In Communist Czechoslovakia, Blog Post You!

05-10-15 - Wenceslas SquareWe recently took a “Communist Tour” through Prague, and we were lucky to have as a guide someone who lived their childhood through the Communist years. She was there through the indoctrination in the schools all the way to the last demonstrations in Wenceslas Square before they kicked the bastards out on their asses.

According to our guide, Tereza, living through Communism was like living as a schizophrenic. I think a better analogy might be living as someone fluently bilingual. When you speak one language, you switch completely into it. You haven’t forgotten the other, but it sits below the surface for a while. You can switch back and forth between them, but not word by word. Similarly, living under Communism is like living as two people (hence the schizophrenia reference). You know what you are supposed to and compelled to say in public. You haven’t forgotten the truth, and around trustworthy people you can tell the truth, but you won’t switch back and forth between truth and party line word by word.
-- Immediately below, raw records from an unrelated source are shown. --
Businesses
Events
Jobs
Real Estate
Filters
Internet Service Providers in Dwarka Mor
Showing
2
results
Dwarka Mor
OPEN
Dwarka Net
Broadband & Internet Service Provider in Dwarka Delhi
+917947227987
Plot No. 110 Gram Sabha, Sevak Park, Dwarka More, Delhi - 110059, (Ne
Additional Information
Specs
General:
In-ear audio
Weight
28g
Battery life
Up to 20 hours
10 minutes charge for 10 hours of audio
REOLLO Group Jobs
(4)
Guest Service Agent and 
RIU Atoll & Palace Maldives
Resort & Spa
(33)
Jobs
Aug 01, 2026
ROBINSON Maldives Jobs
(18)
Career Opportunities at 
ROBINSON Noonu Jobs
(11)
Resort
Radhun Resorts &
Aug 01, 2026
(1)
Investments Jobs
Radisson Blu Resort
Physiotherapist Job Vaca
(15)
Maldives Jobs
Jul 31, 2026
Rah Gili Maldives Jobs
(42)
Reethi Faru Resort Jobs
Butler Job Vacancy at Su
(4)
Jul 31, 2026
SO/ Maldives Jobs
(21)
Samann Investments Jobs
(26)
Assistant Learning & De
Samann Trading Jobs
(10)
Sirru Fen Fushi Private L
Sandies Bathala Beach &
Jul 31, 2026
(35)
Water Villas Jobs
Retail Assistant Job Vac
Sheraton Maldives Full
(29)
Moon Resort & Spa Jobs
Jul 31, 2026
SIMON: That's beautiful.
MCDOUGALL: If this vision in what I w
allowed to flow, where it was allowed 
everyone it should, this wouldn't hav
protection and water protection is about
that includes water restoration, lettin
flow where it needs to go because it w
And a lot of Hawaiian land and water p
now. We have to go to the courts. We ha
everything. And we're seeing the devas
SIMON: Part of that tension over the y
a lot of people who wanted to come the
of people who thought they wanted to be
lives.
I have my own opinions about Communism, and bear with me because they’re subtle. Communism is like the horrifying fever dream of a second-year political science undergraduate with borderline personality disorder who has just taken his first sociology course and thus knows exactly why the world is so oppressed. However, it apparently did have its moments of levity. Perhaps it would be best to focus on those. Remember that these stories come straight from a survivor. They’re real.
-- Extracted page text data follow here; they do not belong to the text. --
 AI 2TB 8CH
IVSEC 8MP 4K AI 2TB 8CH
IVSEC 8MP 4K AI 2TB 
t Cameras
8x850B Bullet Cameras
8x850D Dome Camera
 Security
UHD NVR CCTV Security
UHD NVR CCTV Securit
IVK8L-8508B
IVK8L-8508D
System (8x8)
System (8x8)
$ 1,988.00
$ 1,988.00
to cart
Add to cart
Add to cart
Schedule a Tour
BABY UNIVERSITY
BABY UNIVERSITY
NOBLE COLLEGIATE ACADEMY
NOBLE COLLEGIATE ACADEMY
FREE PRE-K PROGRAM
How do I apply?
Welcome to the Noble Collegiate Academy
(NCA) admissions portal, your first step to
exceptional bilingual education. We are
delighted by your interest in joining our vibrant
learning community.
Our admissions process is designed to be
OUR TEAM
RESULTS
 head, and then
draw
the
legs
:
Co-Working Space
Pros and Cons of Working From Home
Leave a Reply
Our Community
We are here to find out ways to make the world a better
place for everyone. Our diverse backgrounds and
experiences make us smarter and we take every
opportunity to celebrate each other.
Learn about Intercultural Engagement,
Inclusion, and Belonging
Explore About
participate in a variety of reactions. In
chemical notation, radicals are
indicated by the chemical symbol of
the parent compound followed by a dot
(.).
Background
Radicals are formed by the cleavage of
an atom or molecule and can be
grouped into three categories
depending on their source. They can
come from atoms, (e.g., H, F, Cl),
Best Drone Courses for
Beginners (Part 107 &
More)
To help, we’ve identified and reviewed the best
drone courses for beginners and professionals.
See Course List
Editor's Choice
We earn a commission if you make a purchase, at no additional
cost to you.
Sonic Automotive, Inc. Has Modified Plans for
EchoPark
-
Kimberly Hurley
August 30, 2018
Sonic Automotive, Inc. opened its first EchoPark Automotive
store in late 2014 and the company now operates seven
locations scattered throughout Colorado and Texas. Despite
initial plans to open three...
  • When we walked past a wall covered in graffiti, which is admittedly a real problem in Europe, someone made a comment about how they saw graffiti all over the place. Tereza responded by saying: “there was no graffiti in Communist Czechoslovakia. You weren’t allowed to buy paint.”
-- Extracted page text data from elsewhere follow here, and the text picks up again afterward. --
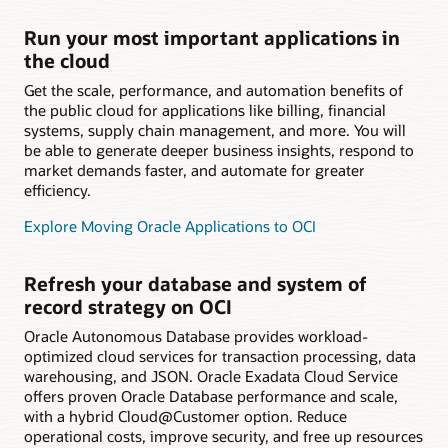
Run your most important applications in
the cloud
Get the scale, performance, and automation benefits of
the public cloud for applications like billing, financial
systems, supply chain management, and more. You will
be able to generate deeper business insights, respond to
market demands faster, and automate for greater
efficiency.
Explore Moving Oracle Applications to OCI
Refresh your database and system of
record strategy on OCI
Oracle Autonomous Database provides workload-
optimized cloud services for transaction processing, data
warehousing, and JSON. Oracle Exadata Cloud Service
offers proven Oracle Database performance and scale,
with a hybrid Cloud@Customer option. Reduce
operational costs, improve security, and free up resources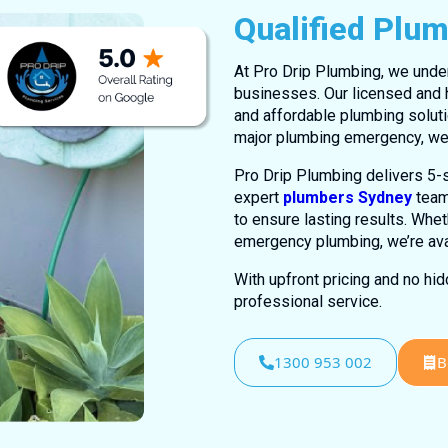
Qualified Plu
At Pro Drip Plumbing, we unde
businesses. Our licensed and h
and affordable plumbing soluti
major plumbing emergency, we’
Pro Drip Plumbing delivers 5-s
expert
plumbers Sydney
team
to ensure lasting results. Whet
emergency plumbing, we’re avai
With upfront pricing and no hi
professional service.
1300 953 002
B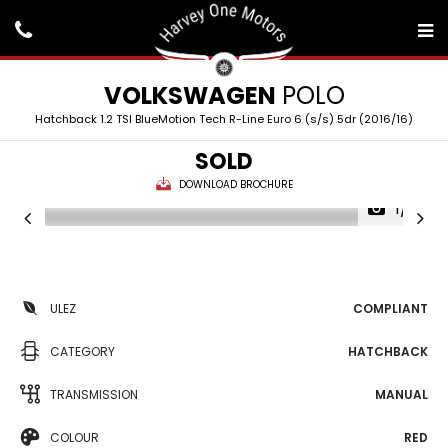
VOLKSWAGEN
POLO
Hatchback 1.2 TSI BlueMotion Tech R-Line Euro 6 (s/s) 5dr (2016/16)
SOLD
DOWNLOAD BROCHURE
1/31
ULEZ
COMPLIANT
CATEGORY
HATCHBACK
TRANSMISSION
MANUAL
COLOUR
RED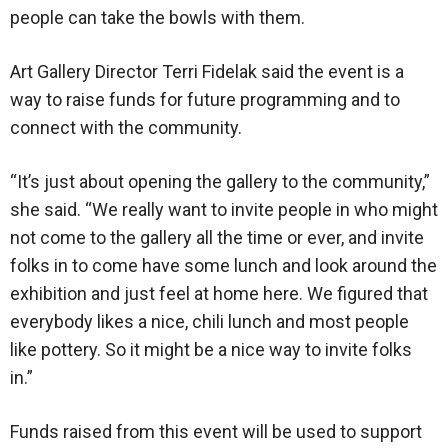
people can take the bowls with them.
Art Gallery Director Terri Fidelak said the event is a
way to raise funds for future programming and to
connect with the community.
“It’s just about opening the gallery to the community,”
she said. “We really want to invite people in who might
not come to the gallery all the time or ever, and invite
folks in to come have some lunch and look around the
exhibition and just feel at home here. We figured that
everybody likes a nice, chili lunch and most people
like pottery. So it might be a nice way to invite folks
in.”
Funds raised from this event will be used to support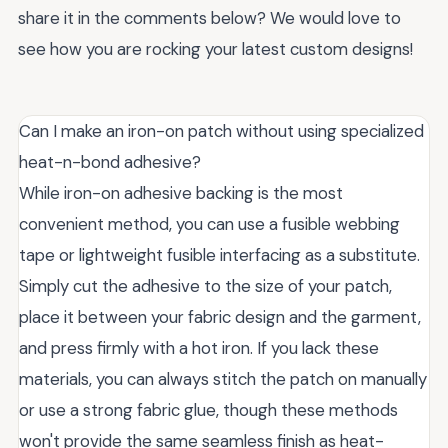
share it in the comments below? We would love to
see how you are rocking your latest custom designs!
Can I make an iron-on patch without using specialized
heat-n-bond adhesive?
While iron-on adhesive backing is the most
convenient method, you can use a fusible webbing
tape or lightweight fusible interfacing as a substitute.
Simply cut the adhesive to the size of your patch,
place it between your fabric design and the garment,
and press firmly with a hot iron. If you lack these
materials, you can always stitch the patch on manually
or use a strong fabric glue, though these methods
won't provide the same seamless finish as heat-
  • Shops were open from 8 to 5 only on weekdays, and workers worked from 8 to 4:30. This would have been a huge problem if the shops had much of anything at all; instead, you showed up and were quickly given whatever was available. After the fall of Communism, Tereza traveled to California and came up with an observation: “Under Communism, there is a sign that says ‘meat’ outside a shop that contains a butcher. Under Capitalism, there is a sign that says ‘butcher’ outside a shop that contains meat.”
  • Speaking of which, the first rule of Communism is apparently “throw your wife under the bus.” Tereza’s father occasionally worked the night shift and so was able to do the shopping during the day, usually with retirees and children standing in line with him. He was able to get good cuts of meat by telling the butcher, “I don’t know what I’m doing, but if I don’t get a good cut of meat, my horrible wife will beat me!” Tereza was always able to get toilet paper from the shopkeepers (who always kept extra stock in the back for themselves) by crying and saying “if I don’t get toilet paper, my horrible mother will beat me.”
  • Continuing on the theme of throwing wives under the bus, Tereza told us about the border fence with Austria. (The fence was about two kilometers inland from the border because the border patrol rifles were accurate to two kilometers.) Once, a man took some buckets of paint and painted markings on the road to the border. When approached by the border patrol soldiers, he began complaining about his horrible wife, making the soldiers laugh. For about two weeks, he did this, each day telling a new story about his old hag of a wife, and each day getting closer and closer to the border. Eventually the guards greeted him as if he was supposed to be there. He painted the final marking next to the border, set his brush down, stepped into Austria, and never came back. He had made up the job for himself, and the guards were none the wiser.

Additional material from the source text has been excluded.